Yang istimewa bagi kita MSC dan khususnya bagi keuskupan Manado adalah Beato Juan Alonso Fernandez, yang pernah berkarya sebagai pastor paroki Kokoleh pada tahun 1963-1965. Istimewa karena perkembangan Gereja di keuskupan ini ikut diwarnai oleh pelayanan seorang imam misionaris yang sekarang secara resmi digelar Beato oleh Gereja dan dengan demikian dimasukkan dalam daftar resmi para orang kudus. Kapan lagi peristiwa langka seperti ini akan terjadi? Kita ingat ungkapan Latin: “Sanguis martyrum semen Christianorum” (Darah para martir adalah benih orang-orang Kristiani atau dengan kata lain darah yang ditumpahkan oleh para martir menjadi benih bagi pertumbuhan iman umat/Gereja.

Sekarang ada seorang perantara bagi MSC dan Gereja keuskupan Manado, yang memancarkan keteladanan sangat berharga. Pada hari-hari menjelang beatifikasinya dan rekan-rekannya berita tentang siapa mereka dan bagaimana kisah sampai mereka diakui secara resmi oleh Gereja sebagai martir menyebar luas. 

Ada banyak kisah unik yang kita sudah dengarkan tentang P. Alonso. Semua kisah itu melukiskan dengan jelas semangat misioner, jiwa pelayanannya, pengorbanan, komitmen dan keberaniannya menghadapi situasi-situasi hidup yang secara jelas mengancam akan merenggut kehidupannya. Dia sungguh tahu apa artinya menjadi misionaris di tengah risiko-risiko hidupnya.Ada dua alasan mendasar dia dan rekan-rekannya dibenci dan tidak disenangi oleh para penguasa, khusus rezim militer Guatemala. 

Pertama, adalah tekad mereka untuk mewartakan Kristus dan cinta kasih-Nya, serta pilihannya mengutamakan kaum miksin (option for the poor). Dengan kata lain, 
motivasi terkuatnya untuk pilihan-pilihan yang sulit adalah cintanya kepada Kristus dan untuk kaum miskin yang tertindas. Ia memihak kepada penduduk asli, yang tanahnya dirampas oleh rezim atau junta militer. Olehnya ia semakin dibenci, dihina, diancam dan akhirnya ditembak mati. 

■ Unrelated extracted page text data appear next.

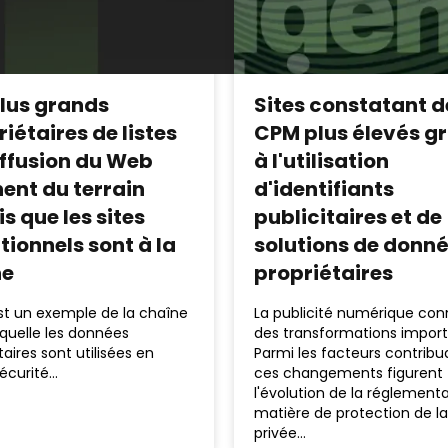
plus grands
Sites constatant d
iétaires de listes
CPM plus élevés g
iffusion du Web
à l'utilisation
ent du terrain
d'identifiants
s que les sites
publicitaires et de
tionnels sont à la
solutions de donn
ne
propriétaires
st un exemple de la chaîne
La publicité numérique con
quelle les données
des transformations import
taires sont utilisées en
Parmi les facteurs contribu
écurité…
ces changements figurent
l'évolution de la réglement
matière de protection de la
privée…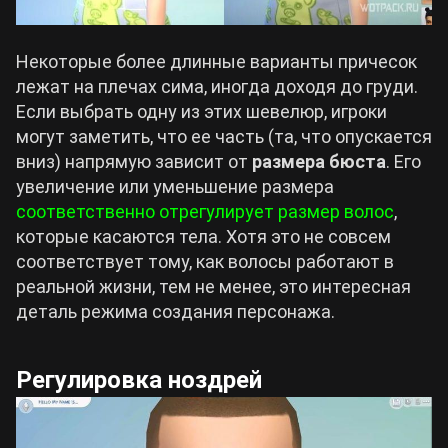
Некоторые более длинные варианты причесок
лежат на плечах сима, иногда доходя до груди.
Если выбрать одну из этих шевелюр, игроки
могут заметить, что ее часть (та, что опускается
вниз) напрямую зависит от
размера бюста
. Его
увеличение или уменьшение размера
соответственно отрегулирует размер волос
,
которые касаются тела. Хотя это не совсем
соответствует тому, как волосы работают в
реальной жизни, тем не менее, это интересная
деталь режима создания персонажа.
Регулировка ноздрей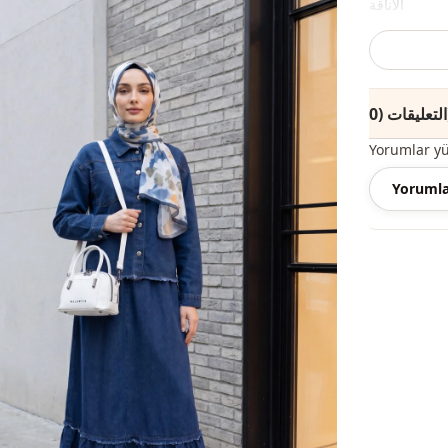
الأناقة
نوع النسيج
السماكة
(0)
التفاصيل
Yorumlar y
القالب
Yorumla
تفاصيل الكم
تفاصيل الكم
ريقة الإغلاق
الخصر
جيب
تفاصيل
تفاصيل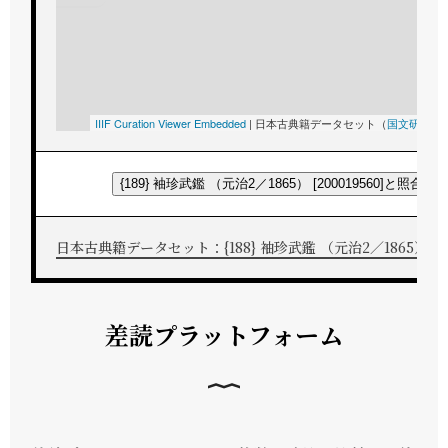
IIIF Curation Viewer Embedded
|
日本古典籍データセット（
国文研
所蔵
{189} 袖珍武鑑 （元治2／1865） [200019560]と照合す
日本古典籍データセット：{188} 袖珍武鑑 （元治2／1865） [200
差読プラットフォーム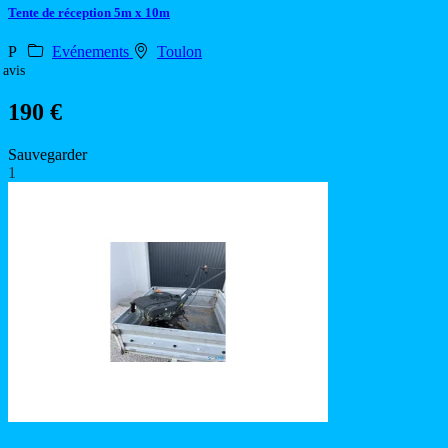
Tente de réception 5m x 10m
P
Evénements
Toulon
 avis
190 €
Sauvegarder
1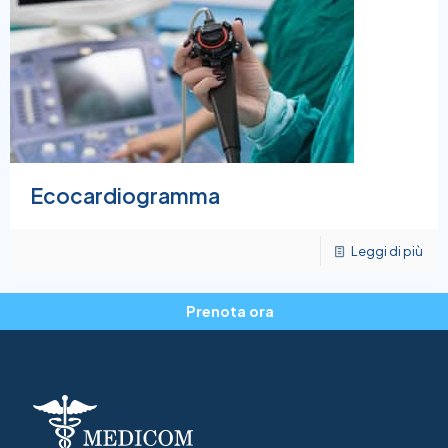
Ecocardiogramma
Leggi di più
Prenota ora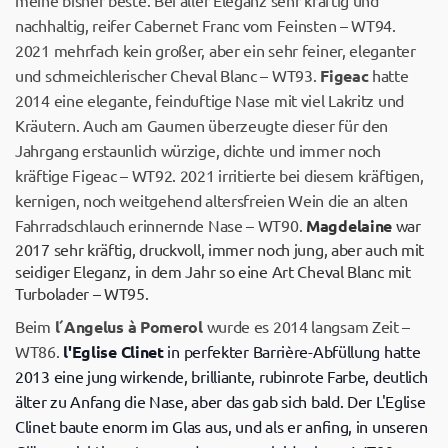
meine bisher beste. Bei aller Eleganz sehr kräftig und
nachhaltig, reifer Cabernet Franc vom Feinsten – WT94.
2021 mehrfach kein großer, aber ein sehr feiner, eleganter
und schmeichlerischer Cheval Blanc – WT93.
Figeac
hatte
2014 eine elegante, feinduftige Nase mit viel Lakritz und
Kräutern. Auch am Gaumen überzeugte dieser für den
Jahrgang erstaunlich würzige, dichte und immer noch
kräftige Figeac – WT92. 2021 irritierte bei diesem kräftigen,
kernigen, noch weitgehend altersfreien Wein die an alten
Fahrradschlauch erinnernde Nase – WT90.
Magdelaine
war
2017 sehr kräftig, druckvoll, immer noch jung, aber auch mit
seidiger Eleganz, in dem Jahr so eine Art Cheval Blanc mit
Turbolader – WT95.
Beim
l´Angelus à Pomerol
wurde es 2014 langsam Zeit –
WT86.
l'Eglise Clinet
in perfekter Barrière-Abfüllung hatte
2013 eine jung wirkende, brilliante, rubinrote Farbe, deutlich
älter zu Anfang die Nase, aber das gab sich bald. Der L'Eglise
Clinet baute enorm im Glas aus, und als er anfing, in unseren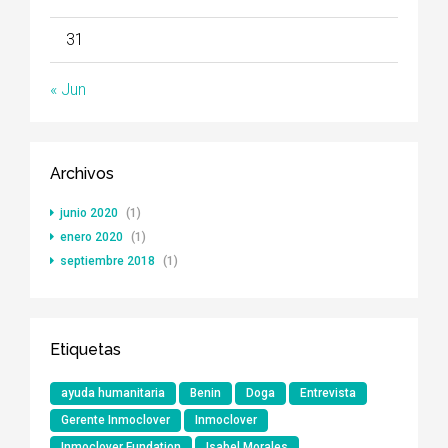
31
« Jun
Archivos
junio 2020
(1)
enero 2020
(1)
septiembre 2018
(1)
Etiquetas
ayuda humanitaria
Benin
Doga
Entrevista
Gerente Inmoclover
Inmoclover
Inmoclover Fundation
Isabel Morales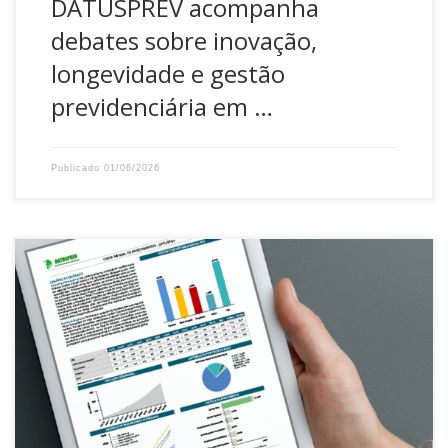
DATUSPREV acompanha
debates sobre inovação,
longevidade e gestão
previdenciária em …
Publicado
01/06/2026
A DATUSPREV publica mensalmente no site a Carta de
Investimentos para acompanhamento do retorno do seu
Plano de Benefícios. No documento é possível consultar o
histórico de rentabilidade, comparativo com indicadores,
distribuição por segmento e evolução patrimonial. Além de
comentários sobre o cenário econômico brasileiro e
internacional. Para acessar, no […]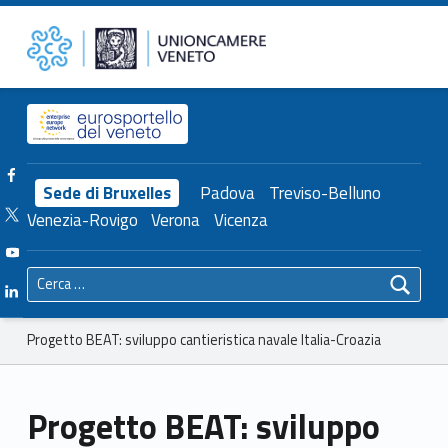
Primary Menu
Unioncamere del Veneto
Progetto BEAT: sviluppo cantieristica navale Italia-Croazia – Unioncamere del Veneto
Header info sidebar
Facebook Unioncamere Veneto
Sede di Bruxelles
Padova
Treviso-Belluno
Twitter Unioncamere Veneto
Venezia-Rovigo
Verona
Vicenza
Youtube Unioncamere Veneto
Ricerca per:
Linkedin Unioncamere Veneto
Breadcrumbs navigation
Progetto BEAT: sviluppo cantieristica navale Italia-Croazia
Progetto BEAT: sviluppo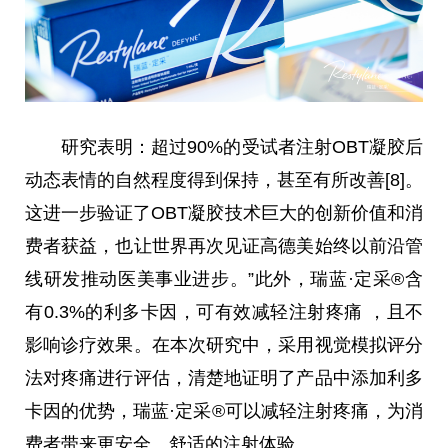
研究表明：超过90%的受试者注射OBT凝胶后
动态表情的自然程度得到保持，甚至有所改善[8]。
这进一步验证了OBT凝胶技术巨大的创新价值和消
费者获益，也让世界再次见证高德美始终以前沿管
线研发推动医美事业进步。”此外，瑞蓝·定采®含
有0.3%的利多卡因，可有效减轻注射疼痛 ，且不
影响诊疗效果。在本次研究中，采用视觉模拟评分
法对疼痛进行评估，清楚地证明了产品中添加利多
卡因的优势，瑞蓝·定采®可以减轻注射疼痛，为消
费者带来更安全、舒适的注射体验。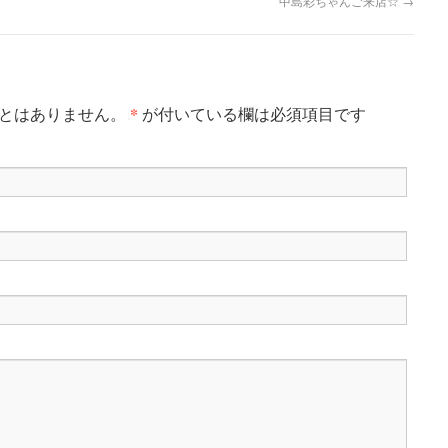
中島彩ちゃんご来店☆
→
*
ことはありません。
が付いている欄は必須項目です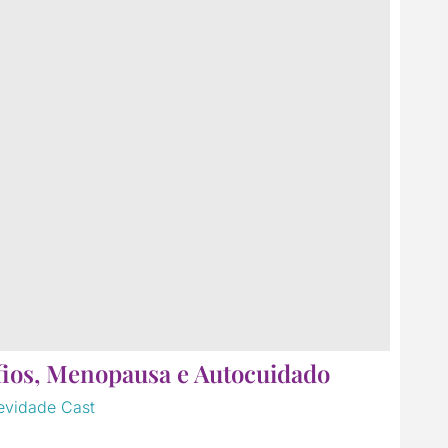
fios, Menopausa e Autocuidado
evidade Cast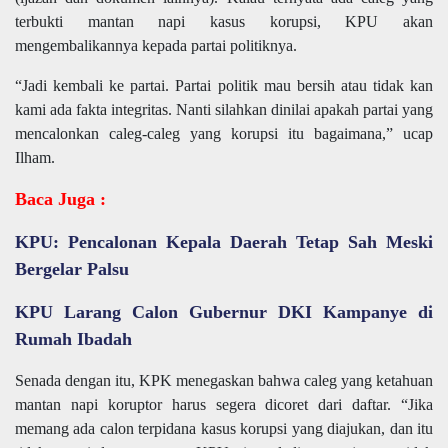
terbukti mantan napi kasus korupsi, KPU akan
mengembalikannya kepada partai politiknya.
“Jadi kembali ke partai. Partai politik mau bersih atau tidak kan
kami ada fakta integritas. Nanti silahkan dinilai apakah partai yang
mencalonkan caleg-caleg yang korupsi itu bagaimana,” ucap
Ilham.
Baca Juga :
KPU: Pencalonan Kepala Daerah Tetap Sah Meski
Bergelar Palsu
KPU Larang Calon Gubernur DKI Kampanye di
Rumah Ibadah
Senada dengan itu, KPK menegaskan bahwa caleg yang ketahuan
mantan napi koruptor harus segera dicoret dari daftar. “Jika
memang ada calon terpidana kasus korupsi yang diajukan, dan itu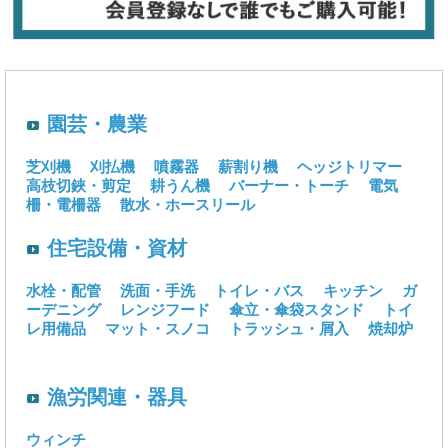
園芸・農業
芝刈機
刈払機
噴霧器
薪割り機
ヘッジトリマー
高枝切鋏・剪定
耕うん機
バーナー・トーチ
電気
柵・電柵器
散水・ホースリール
住宅設備・資材
水栓・配管
洗面・手洗
トイレ・バス
キッチン
ガ
ーデニング
レンジフード
傘立・傘袋スタンド
トイ
レ用備品
マット・スノコ
トラッシュ・屑入
焼却炉
漁労関連・器具
ウィンチ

Pastor Alonso memiliki semangat rasul Paulus dengan mengutip: "Terkutuklah saya kalau saya tidak memberitakan Injil." Semangat atau jiwa misioner yang membara atau passionnya agar Yesus dikenal dan menjadi Juruselamat warga Guatemala sungguh luar biasa. Ketika tiba di Indonesia Pastor Alonso  menulis surat: 
"Sekarang saya menulis surat ini dari tanah jauh kepulauan Indonesia, di mana saya baru saja tiba, terdorong oleh semangat misioner yang sama, seperti selalu demikian." 

Selama dua tahun sebagai Pastor Kokoleh ia tidak membatasi diri untuk wilayah kerjanya saja. Tetapi ke mana saja motor besarnya bisa membawa dia, dia pergi, dari Kokoleh sampai ke Belang dan sekitarnya. Jalan yang terputus oleh sungai yang belum mempunyai jembatan tidak menjadi halangan untuk dia; dia menyeberang sungai sambil memikul motor besarnya. Jubah putihnya dengan salib sering sudah kotor karena debu, jalan berbecek, dst, tidak merintangi perjalanan misionernya. 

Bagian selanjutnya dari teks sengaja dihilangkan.